Way back in the dawn of automobile manufacturing (and probably before) Fisher Coach was its own company building bodies of cars, wagons, etc for other companies that build the chassis and running gears, similar to Pinifarina in Europe, and half a dozen coach builders here in the US. Back in the 20's and 30's you could have a custom body contructed to be put on most any higher end chassis. Fisher plants were co located with the GM assembly plants but maintained a mostly separate organization. They were esentially subcontractors to GM assembling "Body Tubs" for GM to finish assembling into completed cars. GM paid Fisher for each Body Tub they assembled.
Before 1926 fisher was building bodies for just about anyone in Detroit that was building cars. Between 1916 and 1926 they had a capcity of 370000 bodies a year and they built for Abbot, Buick, Cadillac, Chalmers, Chandler, Chevrolet, Churchfield, Elmore, EMF, Ford, Herreshoff, Hudson, Krit, Oldsmobile, Packard, Regal, and Studebaker.

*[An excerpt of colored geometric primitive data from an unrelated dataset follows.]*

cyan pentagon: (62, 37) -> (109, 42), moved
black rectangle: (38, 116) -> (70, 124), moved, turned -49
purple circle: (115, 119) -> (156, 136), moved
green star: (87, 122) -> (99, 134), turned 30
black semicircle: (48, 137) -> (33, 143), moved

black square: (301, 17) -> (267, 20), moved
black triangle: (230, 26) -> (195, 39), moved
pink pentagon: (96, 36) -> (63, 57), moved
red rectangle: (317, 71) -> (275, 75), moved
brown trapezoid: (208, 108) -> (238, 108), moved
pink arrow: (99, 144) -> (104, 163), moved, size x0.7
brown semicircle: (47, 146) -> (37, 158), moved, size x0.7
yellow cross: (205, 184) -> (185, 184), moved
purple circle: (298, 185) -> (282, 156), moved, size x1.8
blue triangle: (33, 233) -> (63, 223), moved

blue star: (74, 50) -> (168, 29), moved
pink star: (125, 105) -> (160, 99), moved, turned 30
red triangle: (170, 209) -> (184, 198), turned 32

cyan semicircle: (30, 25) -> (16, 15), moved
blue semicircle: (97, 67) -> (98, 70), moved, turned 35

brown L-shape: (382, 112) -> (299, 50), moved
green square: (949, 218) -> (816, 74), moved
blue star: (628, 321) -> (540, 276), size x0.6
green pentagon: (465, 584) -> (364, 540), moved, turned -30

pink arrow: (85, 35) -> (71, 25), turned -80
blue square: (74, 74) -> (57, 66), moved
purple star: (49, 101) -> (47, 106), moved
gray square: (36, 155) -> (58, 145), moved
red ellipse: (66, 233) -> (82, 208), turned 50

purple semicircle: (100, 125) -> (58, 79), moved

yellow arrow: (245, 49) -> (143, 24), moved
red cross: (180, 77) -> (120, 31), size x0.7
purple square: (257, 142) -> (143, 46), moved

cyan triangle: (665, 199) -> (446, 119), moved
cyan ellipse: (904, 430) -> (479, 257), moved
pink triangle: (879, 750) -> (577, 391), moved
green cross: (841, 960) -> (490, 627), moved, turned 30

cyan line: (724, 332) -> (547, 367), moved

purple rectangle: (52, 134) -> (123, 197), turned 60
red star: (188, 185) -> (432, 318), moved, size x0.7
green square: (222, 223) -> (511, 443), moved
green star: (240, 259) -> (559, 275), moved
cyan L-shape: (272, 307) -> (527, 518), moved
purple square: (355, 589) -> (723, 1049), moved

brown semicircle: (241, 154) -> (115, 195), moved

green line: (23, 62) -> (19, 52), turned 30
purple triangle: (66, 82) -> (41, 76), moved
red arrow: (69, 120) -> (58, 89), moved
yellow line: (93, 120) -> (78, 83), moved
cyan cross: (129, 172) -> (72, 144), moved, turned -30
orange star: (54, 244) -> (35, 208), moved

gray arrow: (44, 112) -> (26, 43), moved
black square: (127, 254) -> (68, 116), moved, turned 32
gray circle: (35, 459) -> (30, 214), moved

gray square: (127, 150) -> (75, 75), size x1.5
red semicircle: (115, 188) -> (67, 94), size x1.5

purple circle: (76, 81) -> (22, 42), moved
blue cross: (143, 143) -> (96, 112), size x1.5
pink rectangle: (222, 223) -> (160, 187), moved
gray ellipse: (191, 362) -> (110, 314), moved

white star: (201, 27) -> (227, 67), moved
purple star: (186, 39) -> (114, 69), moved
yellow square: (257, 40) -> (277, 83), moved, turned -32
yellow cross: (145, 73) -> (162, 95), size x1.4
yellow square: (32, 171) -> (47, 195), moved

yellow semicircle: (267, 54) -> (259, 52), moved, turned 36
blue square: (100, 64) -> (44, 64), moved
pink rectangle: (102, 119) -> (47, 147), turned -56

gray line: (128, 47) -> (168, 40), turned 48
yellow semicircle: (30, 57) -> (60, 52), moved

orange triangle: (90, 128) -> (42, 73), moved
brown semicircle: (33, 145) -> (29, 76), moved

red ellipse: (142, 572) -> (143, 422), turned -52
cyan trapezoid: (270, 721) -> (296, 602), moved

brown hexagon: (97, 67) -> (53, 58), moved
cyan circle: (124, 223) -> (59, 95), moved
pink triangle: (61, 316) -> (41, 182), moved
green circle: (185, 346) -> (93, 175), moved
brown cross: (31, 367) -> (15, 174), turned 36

Back in 1926 Fisher Body was bought out by GM (they already owned 60% of Fishers Shares) and they became a separate Division within GM. GM complained that Fisher built their assembly plant too far away from GMs plants and were therby holding their production up, so they bought them and moved their plants next to GM assembly plants to cut down on delays. Fisher was paid on cost plus basis and allegedly had some inefficient processes that were increasing the prices of the bodies that GM had to pay. So GM felt it was in their best interest to buy Fisher body up, locate the assembly plants near theirs, and change their processes to be more efficient. Up until about the mid 70's they remained a separate division within GM but at that point they were completely absorbed and just became part of GM. Up until that time they maintained their own separate identity, organization and personel.